As owners of local guest houses and hostelries no doubt turned cartwheels of joy, so too did those Yorkshire members who adore it at North Marine Road, with 84 per cent of them having voted in a recent survey conducted by the club to retain two Championship games there from next season.
With Yorkshire having to take one match away from Headingley or Scarborough due to changes to the fixture list, it can be taken as read that the decision will come down in the seaside town’s favour, but that is not to say that many of those Scarborough devotees were not a little baffled as to why Yorkshire – their bowlers fresh and their opponents fragile – opted to increase their lead in glorious sunshine.
It is the modern way, of course, not to enforce, and it is unlikely to make a jot of difference to the result, with Yorkshire set to close the gap to five points on leaders Middlesex with a win here, and Notts looking every inch like relegation material.
Yorkshire followed up with 200-4 in 61 overs in their second innings, Gary Ballance, the captain, scoring an unbeaten 75 to stretch the lead to a lofty 388.
Even with dodgy weather forecast today, Yorkshire’s fourth Championship victory of the season would seem as much of a formality as high and low tide.
Regardless of the question as to whether to enforce, that Yorkshire were even in a position to do so was tribute to a rousing recovery from 51-6 on day one.
Magnificent contributions from Andrew Hodd, Azeem Rafiq and Jack Brooks were mainly responsible for a revival completed by Yorkshire’s four-pronged pace attack of Brooks, Ryan Sidebottom, Tim Bresnan and Steve Patterson, who needed just 25.5 overs on the second morning to winkle out the last eight wickets.
The tone was set – as it so often is – by the venerable Sidebottom, who belied his 38 years with a splendid exhibition of swing bowling from the Peasholm Park end to take 3-5 in 12 balls and reduce Notts to 52-5.
Michael Lumb, the former Yorkshire batsman, was drawn forward and caught behind by one that shaped away; Steven Mullaney was lbw playing across the line; and Samit Patel was caught upper-cutting high to Bresnan at first slip.
Sidebottom would have had a fourth wicket with the score on 59 but Bresnan dropped a low chance at first slip, with Brendan Taylor not then off the mark.
But it was only a temporary setback for a Yorkshire side who made equally light work of the mid-to-lower order.

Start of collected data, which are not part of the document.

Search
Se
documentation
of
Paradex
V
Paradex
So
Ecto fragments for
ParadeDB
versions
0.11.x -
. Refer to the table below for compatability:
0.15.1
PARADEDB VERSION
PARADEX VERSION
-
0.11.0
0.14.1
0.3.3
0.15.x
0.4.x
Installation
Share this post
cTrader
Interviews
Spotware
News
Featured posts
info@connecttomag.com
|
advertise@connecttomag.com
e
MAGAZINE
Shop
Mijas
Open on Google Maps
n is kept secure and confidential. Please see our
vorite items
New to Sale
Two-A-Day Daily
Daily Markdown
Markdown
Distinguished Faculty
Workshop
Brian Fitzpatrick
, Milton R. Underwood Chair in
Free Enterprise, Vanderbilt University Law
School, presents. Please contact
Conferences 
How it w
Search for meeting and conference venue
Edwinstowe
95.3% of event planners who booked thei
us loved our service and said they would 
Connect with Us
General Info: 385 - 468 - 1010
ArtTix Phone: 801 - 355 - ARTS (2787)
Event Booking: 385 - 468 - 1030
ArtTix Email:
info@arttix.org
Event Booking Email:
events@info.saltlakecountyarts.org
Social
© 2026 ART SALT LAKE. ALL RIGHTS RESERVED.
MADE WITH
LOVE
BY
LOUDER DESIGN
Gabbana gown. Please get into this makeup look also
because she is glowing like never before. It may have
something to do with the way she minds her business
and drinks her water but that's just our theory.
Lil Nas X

Chris Read miscued an attempted pull off Brooks to cover; Brett Hutton edged Brooks low to Adam Lyth at second slip; Taylor’s luck finally ran out when he played on an attempted drive off Patterson; Luke Wood flashed in foolhardy fashion at Bresnan and was caught behind, and an innings caked in collective embarrassment ended when Luke Fletcher helped Bresnan to Jack Leaning at third slip.

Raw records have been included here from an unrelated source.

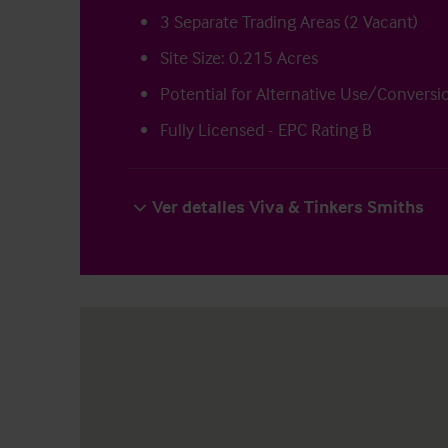
3 Separate Trading Areas (2 Vacant)
Site Size: 0.215 Acres
Potential for Alternative Use/Convers
Fully Licensed - EPC Rating B
Ver detalles Viva & Tinkers Smiths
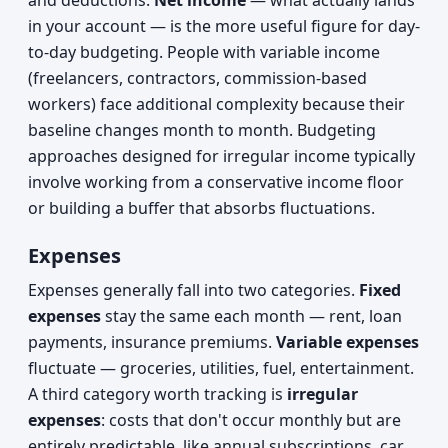
and deductions.
Net income
— what actually lands
in your account — is the more useful figure for day-
to-day budgeting. People with variable income
(freelancers, contractors, commission-based
workers) face additional complexity because their
baseline changes month to month. Budgeting
approaches designed for irregular income typically
involve working from a conservative income floor
or building a buffer that absorbs fluctuations.
Expenses
Expenses generally fall into two categories.
Fixed
expenses
stay the same each month — rent, loan
payments, insurance premiums.
Variable expenses
fluctuate — groceries, utilities, fuel, entertainment.
A third category worth tracking is
irregular
expenses
: costs that don't occur monthly but are
entirely predictable, like annual subscriptions, car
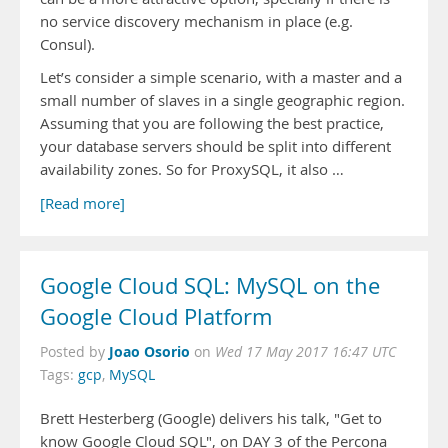
no service discovery mechanism in place (e.g.
Consul).
Let’s consider a simple scenario, with a master and a
small number of slaves in a single geographic region.
Assuming that you are following the best practice,
your database servers should be split into different
availability zones. So for ProxySQL, it also …
[Read more]
Google Cloud SQL: MySQL on the
Google Cloud Platform
Joao Osorio
Posted by
on
Wed 17 May 2017 16:47 UTC
Tags:
gcp
,
MySQL
Brett Hesterberg (Google) delivers his talk, "Get to
know Google Cloud SQL", on DAY 3 of the Percona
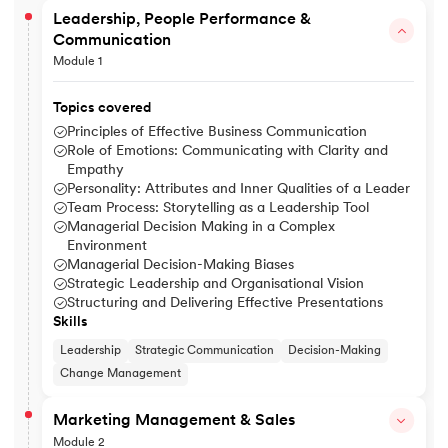
Leadership, People Performance &
Communication
Module 1
Topics covered
Principles of Effective Business Communication
Role of Emotions: Communicating with Clarity and
Empathy
Personality: Attributes and Inner Qualities of a Leader
Team Process: Storytelling as a Leadership Tool
Managerial Decision Making in a Complex
Environment
Managerial Decision-Making Biases
Strategic Leadership and Organisational Vision
Structuring and Delivering Effective Presentations
Skills
Leadership
Strategic Communication
Decision-Making
Change Management
Marketing Management & Sales
Module 2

That Yorkshire would bat again was betrayed by the sight of openers Lyth and Alex Lees sprinting off the ground to strap on their pads, and they safely negotiated the one over that remained before lunch.
After the break, the cricket grew steadily soporific as the 5,000 crowd watched Yorkshire increase their lead in the way of builders systematically adding bricks to a house.
Lees added 30 bricks before he was lbw to Hutton, ending a first-wicket stand of 72, and Lyth followed shortly after for 41, caught and bowled by Wood off a leading edge.
Lehmann and Ballance added 61 in 22 overs before Lehmann slogged Samit Patel straight up in the air to Wood at mid-on.
Ballance, dropped on 20 when he pulled Fletcher to a diving Tom Moores at mid-wicket, advanced to a 113-ball half-century that included eight fours, and Leaning helped him add 57 before being stumped.
Play was halted seven overs early due to bad light with swooping seagulls ready to reclaim the outfield once the cricketers had left for the evening.